▶ About this task
Copy out all the lines of the data precisely, omitting any pictures.

▶ Data segment
Start of Block

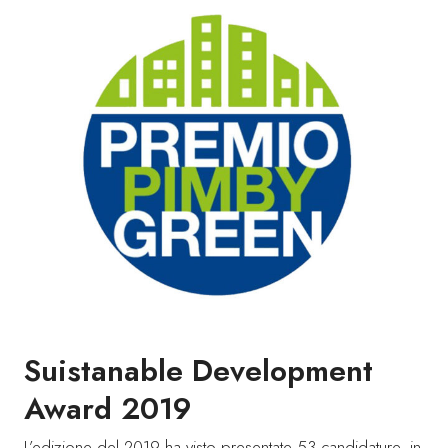
Suistanable Development
Award 2019
L’edizione del 2019 ha visto presentate 53 candidature, in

End of Block

▶ Solution to this exercise
Suistanable Development
Award 2019
L’edizione del 2019 ha visto presentate 53 candidature, in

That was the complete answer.